Les yeux étonnés d'Hermione scannèrent le visage de Lavande, avant de cligner pour éviter de s'embuer. Elle murmura un remerciement presque inaudible, accueilli par un sourire.

« Et puis, ajouta Lavande en haussant les épaules, il n'est pas dit que Malfoy et toi ne finissiez pas avec une poignée de bambins susceptibles de donner une crise cardiaque au beau-père. Qui sait si la plante n'est pas bel et bien vivante, luxuriante et lourde de fruits ? »

Hermione ne put retenir un éclat de rire.

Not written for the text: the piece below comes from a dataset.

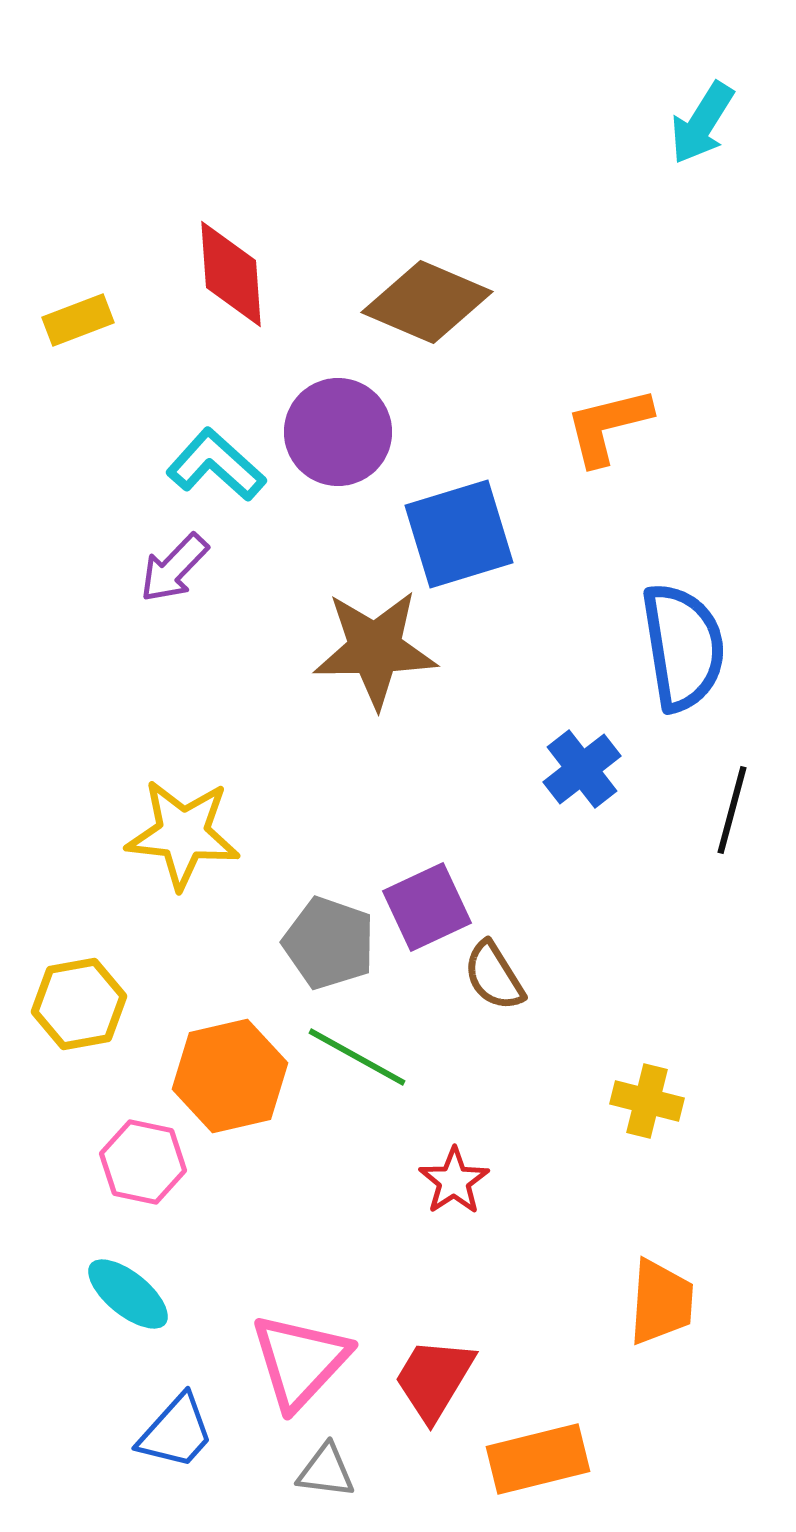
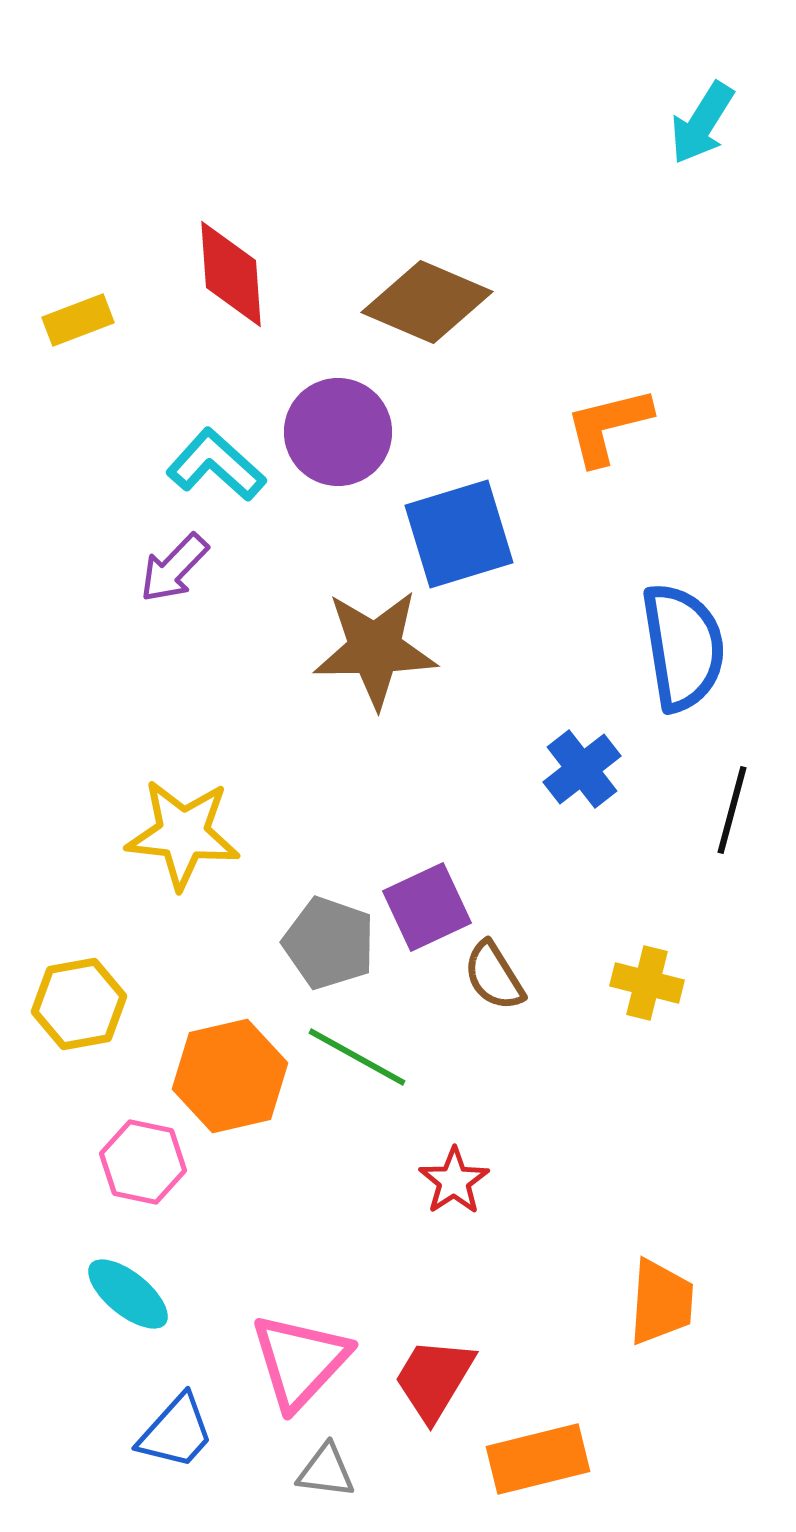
yellow cross: moved 118 px up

« Voyons déjà si elle ne dépérit pas à force de demeurer dans l'ombre », objecta-t-elle.

Lavande leva un sourcil.

« D'ailleurs, pourquoi est-ce à moi que tu racontes tout cela ? Qu'en est-il de tes deux meilleurs amis ? Et de Ginny ? »

- C'est compliqué », grimaça Hermione, passant nerveusement une main dans ses cheveux.

Une série de coups retentit soudainement contre la porte de la salle de bain, faisant sursauter les deux étudiantes.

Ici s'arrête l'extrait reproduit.